OGH vom 29.12.2011, 14Os167/11g
Kopf
Der Oberste Gerichtshof hat am durch den Senatspräsidenten des Obersten Gerichtshofs Dr. Philipp als Vorsitzenden sowie durch die Hofrätinnen des Obersten Gerichtshofs Mag. Hetlinger und Mag. Marek in Gegenwart der Richteramtsanwärterin Mag. Steinbichler als Schriftführerin in der Strafsache gegen Moses M***** und einen anderen Angeklagten wegen des Verbrechens des Suchtgifthandels nach § 28a Abs 1 fünfter Fall, Abs 2 Z 3 SMG, AZ 316 HR 200/11y (nunmehr AZ 163 Hv 135/11k) des Landesgerichts für Strafsachen Wien, über die Grundrechtsbeschwerde des Moses M***** gegen den Beschluss des Oberlandesgerichts Wien als Beschwerdegericht vom , AZ 21 Bs 383/11v (ON 128), nach Anhörung der Generalprokuratur in nichtöffentlicher Sitzung zu Recht erkannt:
Spruch
Moses M***** wurde im Grundrecht auf persönliche Freiheit nicht verletzt.
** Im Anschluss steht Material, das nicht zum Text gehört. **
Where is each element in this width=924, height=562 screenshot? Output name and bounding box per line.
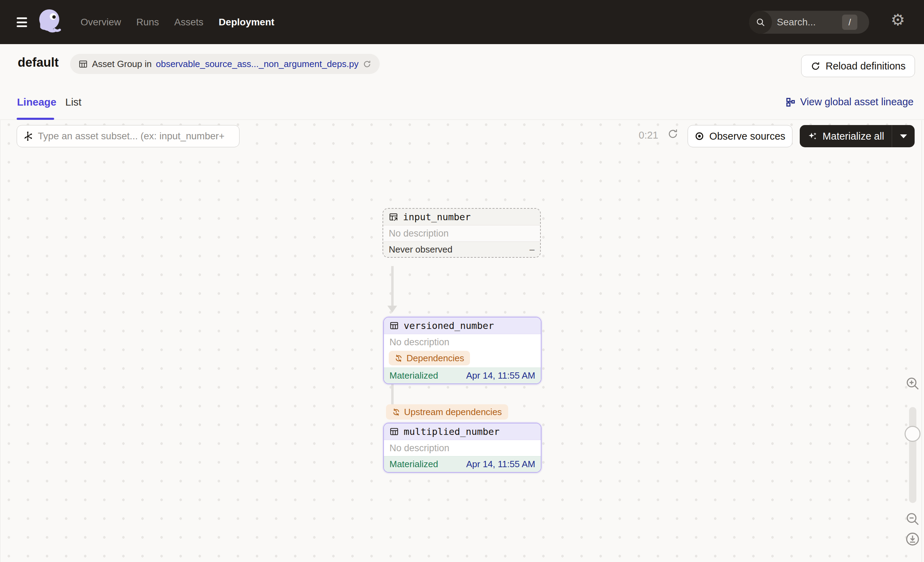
- table-icon: [390, 321, 399, 330]
- canvas-left-border: [0, 120, 0, 562]
- upstream-dependencies-label: Upstream dependencies: [404, 407, 502, 418]
- edge-input-to-versioned: [391, 266, 394, 307]
- reload-definitions-button[interactable]: Reload definitions: [801, 55, 915, 77]
- status-label: Never observed: [389, 244, 453, 255]
- asset-subset-input[interactable]: [38, 131, 234, 142]
- materialize-options-dropdown[interactable]: [892, 125, 915, 147]
- status-value: –: [530, 244, 534, 255]
- asset-node-input-number[interactable]: input_number No description Never observ…: [382, 208, 541, 258]
- asset-node-body: No description Dependencies: [384, 334, 541, 368]
- refresh-timer: 0:21: [639, 129, 658, 141]
- page-header: default Asset Group in observable_source…: [0, 44, 924, 85]
- zoom-out-icon[interactable]: [905, 511, 920, 527]
- dependencies-changed-label: Dependencies: [406, 353, 464, 364]
- tab-list[interactable]: List: [65, 96, 82, 108]
- view-global-asset-lineage-link[interactable]: View global asset lineage: [785, 96, 914, 108]
- nav-overview[interactable]: Overview: [81, 17, 121, 28]
- asset-status-row: Never observed –: [383, 241, 540, 257]
- settings-gear-icon[interactable]: ⚙: [891, 12, 905, 28]
- asset-node-multiplied-number[interactable]: multiplied_number No description Materia…: [383, 423, 542, 473]
- search-icon: [749, 11, 772, 34]
- asset-description: No description: [384, 334, 541, 350]
- asset-subset-icon: [22, 131, 33, 141]
- asset-node-header: versioned_number: [384, 317, 541, 334]
- refresh-icon[interactable]: [667, 128, 679, 140]
- edge-versioned-to-multiplied: [391, 383, 394, 406]
- search-input[interactable]: [777, 11, 843, 34]
- asset-group-label: Asset Group in: [92, 59, 152, 69]
- zoom-slider-handle[interactable]: [904, 426, 921, 442]
- nav-runs[interactable]: Runs: [136, 17, 159, 28]
- table-icon: [390, 427, 399, 436]
- asset-group-badge: Asset Group in observable_source_ass..._…: [70, 54, 380, 74]
- badge-refresh-icon[interactable]: [363, 60, 371, 68]
- nav-assets[interactable]: Assets: [174, 17, 203, 28]
- asset-name: input_number: [403, 212, 471, 222]
- reload-definitions-label: Reload definitions: [825, 60, 906, 72]
- sparkles-icon: [807, 131, 818, 141]
- dependencies-changed-icon: [392, 408, 400, 416]
- asset-name: multiplied_number: [404, 426, 500, 437]
- asset-name: versioned_number: [404, 320, 494, 331]
- status-timestamp: Apr 14, 11:55 AM: [466, 459, 535, 470]
- active-tab-underline: [16, 118, 54, 120]
- top-navigation-bar: Overview Runs Assets Deployment / ⚙: [0, 0, 924, 44]
- menu-icon[interactable]: [16, 17, 27, 27]
- observe-sources-button[interactable]: Observe sources: [688, 125, 792, 147]
- asset-description: No description: [384, 440, 541, 456]
- tabs-row: Lineage List View global asset lineage: [0, 85, 924, 120]
- asset-node-header: multiplied_number: [384, 424, 541, 440]
- dagster-app: Overview Runs Assets Deployment / ⚙ defa…: [0, 0, 924, 562]
- dagster-logo[interactable]: [35, 7, 66, 38]
- asset-group-file-link[interactable]: observable_source_ass..._non_argument_de…: [156, 59, 358, 69]
- dependencies-changed-badge[interactable]: Dependencies: [389, 351, 470, 365]
- nav-deployment[interactable]: Deployment: [219, 17, 274, 28]
- asset-status-row: Materialized Apr 14, 11:55 AM: [384, 368, 541, 383]
- asset-description: No description: [383, 225, 540, 241]
- status-label: Materialized: [390, 459, 438, 470]
- materialize-all-label: Materialize all: [823, 131, 884, 142]
- zoom-in-icon[interactable]: [905, 376, 920, 391]
- zoom-slider-track[interactable]: [909, 407, 916, 503]
- search-box[interactable]: /: [749, 11, 869, 34]
- primary-nav: Overview Runs Assets Deployment: [81, 0, 274, 44]
- chevron-down-icon: [900, 134, 907, 138]
- asset-node-header: input_number: [383, 209, 540, 225]
- materialize-all-split-button: Materialize all: [800, 125, 915, 147]
- status-timestamp: Apr 14, 11:55 AM: [466, 370, 535, 381]
- asset-status-row: Materialized Apr 14, 11:55 AM: [384, 456, 541, 472]
- edge-arrowhead-icon: [387, 306, 397, 313]
- status-label: Materialized: [390, 370, 438, 381]
- observable-table-icon: [389, 212, 398, 222]
- observe-sources-label: Observe sources: [709, 131, 785, 142]
- lineage-graph-icon: [785, 97, 796, 107]
- lineage-canvas[interactable]: 0:21 Observe sources: [0, 120, 924, 562]
- search-shortcut-key: /: [842, 15, 857, 30]
- materialize-all-button[interactable]: Materialize all: [800, 125, 892, 147]
- upstream-dependencies-badge[interactable]: Upstream dependencies: [386, 404, 508, 419]
- reload-icon: [810, 61, 820, 71]
- download-image-icon[interactable]: [905, 532, 920, 547]
- page-title: default: [18, 55, 58, 70]
- dependencies-changed-icon: [394, 354, 403, 362]
- tab-lineage[interactable]: Lineage: [17, 96, 56, 108]
- table-icon: [78, 59, 88, 69]
- asset-subset-filter[interactable]: [16, 125, 240, 147]
- view-global-asset-lineage-label: View global asset lineage: [800, 96, 914, 108]
- eye-icon: [694, 131, 704, 141]
- asset-node-versioned-number[interactable]: versioned_number No description: [383, 317, 542, 384]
Die Beschwerde wird abgewiesen.
Text
Gründe:
Mit dem angefochtenen Beschluss setzte das Oberlandesgericht Wien die vom Landesgericht für Strafsachen Wien am über Moses M***** verhängte (ON 33) und mehrmals (zuletzt am mit Wirksamkeit bis zum ) fortgesetzte (ON 53, 91 und 124) Untersuchungshaft wegen dringenden Verdachts eines vom Beschwerdegericht als Verbrechen des Suchtgifthandels nach § 28a Abs 1 fünfter Fall und Abs 2 Z 3 SMG beurteilten Verhaltens (Verkauf einer die Grenzmenge des § 28b SMG um mehr als das Fünfzehnfache übersteigenden Suchtgiftmenge [etwa 500 Gramm Kokain und etwa 240 Gramm Heroin von zumindest durchschnittlichem Reinheitsgehalt] an teils bekannte, teils unbekannte Abnehmer von Anfang 2010 bis ) aus den Haftgründen der Flucht- und Tatbegehungsgefahr nach § 173 Abs 2 Z 1 und Z 3 lit b StPO mit Wirksamkeit bis fort (ON 128). Gleichzeitig stellte es im Spruch der Entscheidung eine „durch die verspätete Vorlage des Abschlussberichts“ (der nach Ausforschung von 17 Suchtgiftabnehmern anhand deren Rufnummern und deren Vernehmung am bei der Anklagebehörde einlangte; BS 5 f) und die Säumnis der Staatsanwaltschaft betreffend die (bis zur Beschwerdeentscheidung nicht erfolgte) Einbringung der Anklageschrift bewirkte Verletzung des besonderen Beschleunigungsgebots in Haftsachen (§ 177 Abs 1 StPO) fest und führte in den Gründen aus, dass in diesen Umständen eine ins Gewicht fallende Verzögerung zu erblicken sei, die aber nicht zu einer Unangemessenheit der Haftdauer geführt habe, sodass Enthaftung nicht in Frage komme. Dem Beschwerdegericht stehe es zwar „aufgrund der Gewaltentrennung“ nicht zu, der Staatsanwaltschaft Aufträge zu erteilen, zur Verfahrensbeschleunigung werde aber das Erstgericht „auf eine möglichst baldige Anklageeinbringung durch die Staatsanwaltschaft Wien zu achten“ und „bei allfälligen weiteren Verzögerungen bei Einbringung der Anklageschrift binnen einer angemessenen Frist in einer neuerlichen Haftverhandlung über die Haftfrage neuerlich zu entscheiden haben.“ (BS 7).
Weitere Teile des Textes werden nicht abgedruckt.